▸ **REQUIRED ACTION**: Filter these entries down to lines holding "Independiente".

━━━ TASK INPUTS

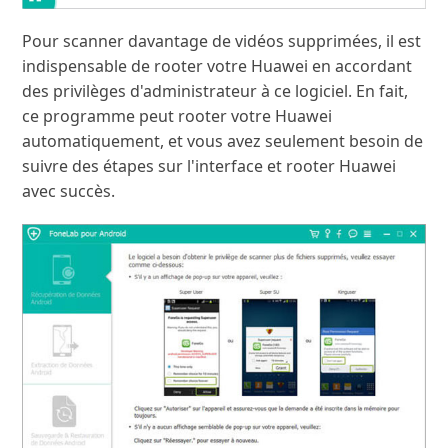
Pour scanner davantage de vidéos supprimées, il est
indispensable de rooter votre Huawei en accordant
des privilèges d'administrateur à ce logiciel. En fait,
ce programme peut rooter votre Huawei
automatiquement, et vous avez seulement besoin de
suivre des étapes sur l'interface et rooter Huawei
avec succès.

━━━━━━
━━━ TASK INPUTS

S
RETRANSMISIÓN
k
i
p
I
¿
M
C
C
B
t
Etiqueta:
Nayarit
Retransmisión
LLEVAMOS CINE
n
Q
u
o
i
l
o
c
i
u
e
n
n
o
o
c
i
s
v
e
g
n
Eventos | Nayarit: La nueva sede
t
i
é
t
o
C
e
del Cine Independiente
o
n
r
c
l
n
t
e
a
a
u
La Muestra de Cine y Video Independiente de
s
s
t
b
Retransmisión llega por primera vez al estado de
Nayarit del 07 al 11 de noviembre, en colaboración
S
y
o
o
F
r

━━━━━━

▸ **WRITTEN SOLUTION**:
del Cine Independiente
La Muestra de Cine y Video Independiente de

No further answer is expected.